Halcon Resources Corp. said Monday it was lowering its 2014 capital expenditures budget by 14%, bringing it from a previously announced $1.1 billion to approximately $950 million — most of which will be spent in the Bakken and Eagle Ford Shale plays.

Financial analysts greeted the news with little fanfare. Gordon Douthat, of Wells Fargo Securities, said the updated guidance implied greater capital efficiency at the company, but noted that with Halcon’s Bakken holdings largely de-risked and its continuing momentum in the Eagle Ford, the company will have much to prove in the year ahead.

Halcon also reaffirmed its 2014 production guidance, saying it would stand between 38,000-42,000 boe/d next year.

“We expect to fund our entire 2014 capital budget with a combination of cash flow from operations, borrowings under our credit facility and proceeds from additional non-core asset sales,” CEO Floyd C. Wilson said. “We are well positioned to deliver significant growth of reserves, production and cash flow while maintaining capital discipline. In addition, we are focused on capital efficiency and intend to achieve higher rates of return across our asset portfolio via a persistent emphasis on technological innovation.”

Halcon has struggled to gain traction in a competitive industry, working to delineate acreage in the Utica Shale, shift its focus to East Texas and de-risk its acreage in North Dakota in search of better production (see Shale Daily, Aug. 5; June 11). The company’s stock opened at $3.85/share on Monday, but was down to $3.76 in afternoon trading on the New York Stock Exchange.

In its third quarter report, Halcon said its 2014 drilling program would focus mostly on the Bakken, where it said it would average 4-5 rigs, and its El Halcon asset in East Texas, where it plans for an average of three rigs.
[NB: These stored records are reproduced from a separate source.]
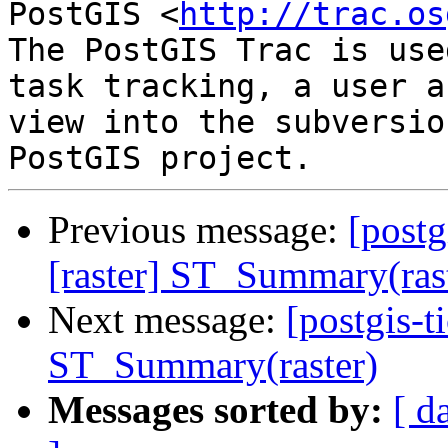
PostGIS <
http://trac.os
The PostGIS Trac is use
task tracking, a user a
view into the subversio
Previous message:
[postg
[raster] ST_Summary(ras
Next message:
[postgis-t
ST_Summary(raster)
Messages sorted by:
[ d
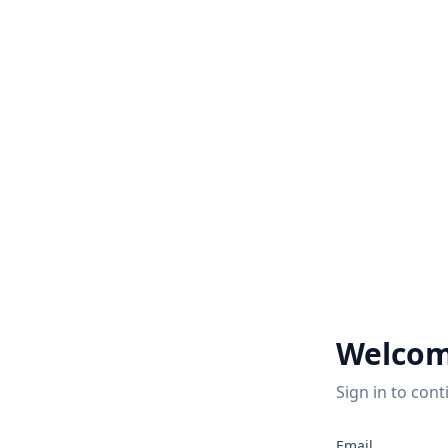
Welcom
Sign in to cont
Email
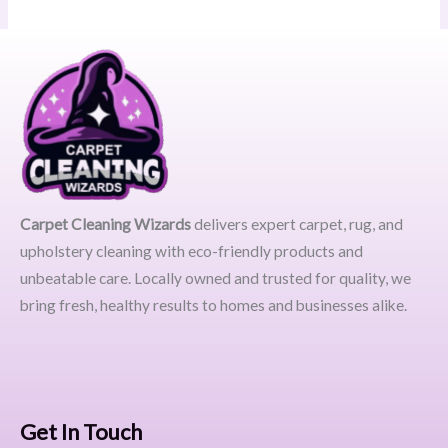
Carpet Cleaning Wizards
delivers expert carpet, rug, and
upholstery cleaning with eco-friendly products and
unbeatable care. Locally owned and trusted for quality, we
bring fresh, healthy results to homes and businesses alike.
Get In Touch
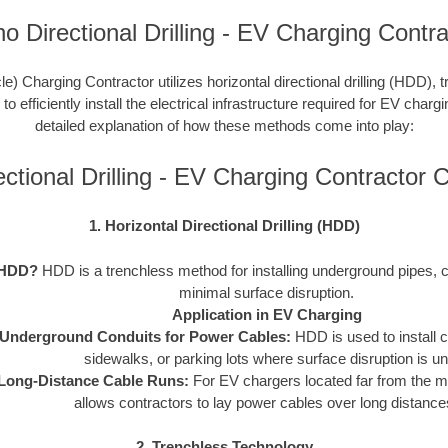
ho Directional Drilling - EV Charging Contra
le) Charging Contractor utilizes horizontal directional drilling (HDD), 
 efficiently install the electrical infrastructure required for EV charg
detailed explanation of how these methods come into play:
ectional Drilling - EV Charging Contractor
1. Horizontal Directional Drilling (HDD)
 HDD?
HDD is a trenchless method for installing underground pipes, c
minimal surface disruption.
Application in EV Charging
Underground Conduits for Power Cables:
HDD is used to install 
sidewalks, or parking lots where surface disruption is un
Long-Distance Cable Runs:
For EV chargers located far from the 
allows contractors to lay power cables over long distances 
2. Trenchless Technology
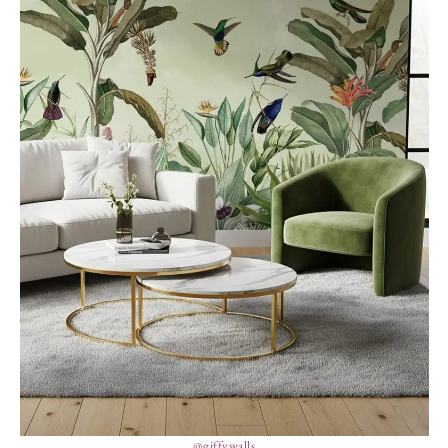
@giffywalls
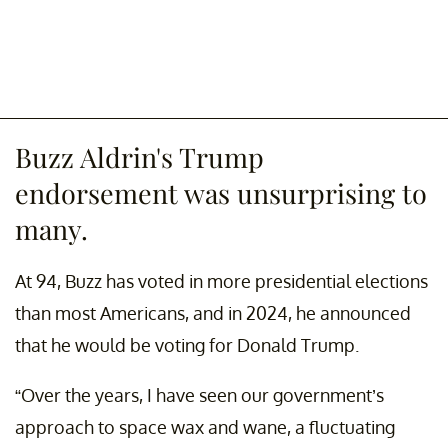
Buzz Aldrin's Trump
endorsement was unsurprising to
many.
At 94, Buzz has voted in more presidential elections
than most Americans, and in 2024, he announced
that he would be voting for Donald Trump.
“Over the years, I have seen our government’s
approach to space wax and wane, a fluctuating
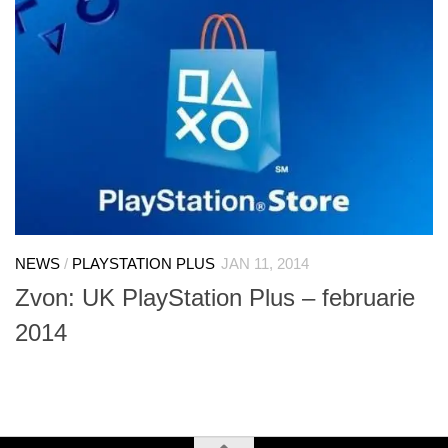
NEWS
/
PLAYSTATION PLUS
JAN 11, 2014
Zvon: UK PlayStation Plus – februarie
2014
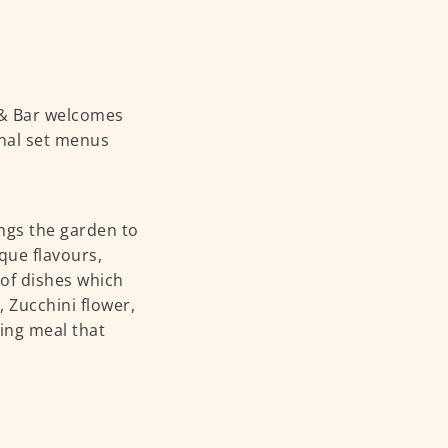
 & Bar welcomes
onal set menus
ings the garden to
que flavours,
 of dishes which
 Zucchini flower,
hing meal that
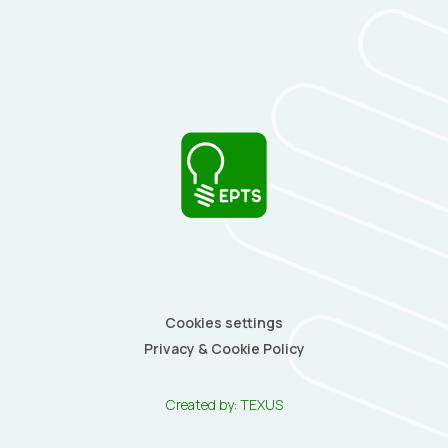
Cookies settings
Privacy & Cookie Policy
Created by:
TEXUS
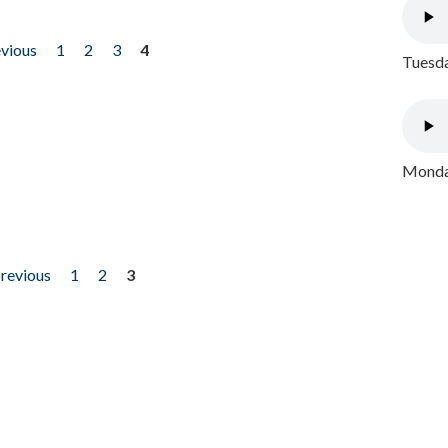
evious
1
2
3
4
Tuesda
Monday
previous
1
2
3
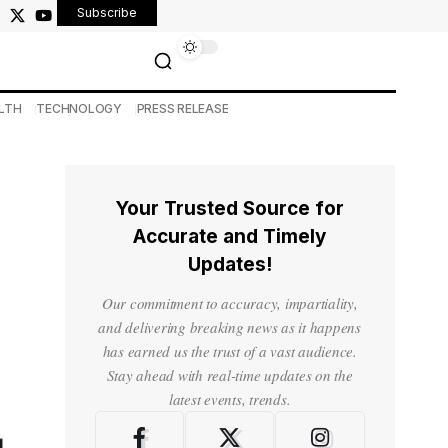
Subscribe
LTH
TECHNOLOGY
PRESS RELEASE
Your Trusted Source for
Accurate and Timely
Updates!
Our commitment to accuracy, impartiality,
and delivering breaking news as it happens
has earned us the trust of a vast audience.
Stay ahead with real-time updates on the
latest events, trends.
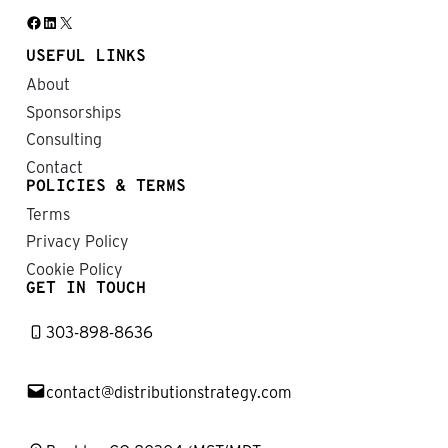
Facebook
LinkedIn
X
USEFUL LINKS
About
Sponsorships
Consulting
Contact
POLICIES & TERMS
Terms
Privacy Policy
Cookie Policy
GET IN TOUCH
303-898-8636
contact@distributionstrategy.com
In the Utica, the company will maintain one rig in 2014, as it did this year.

Up to $125 million will be spent on leasehold, infrastructure and other development efforts, the company said, with the rest dedicated to drilling activity. Two divestitures of conventional non-core assets have already closed for the company, and when a third closes near the end of this month, Halcon said the sales will generate $300 million. The company plans to sell another $300-$400 million of non-core assets next year.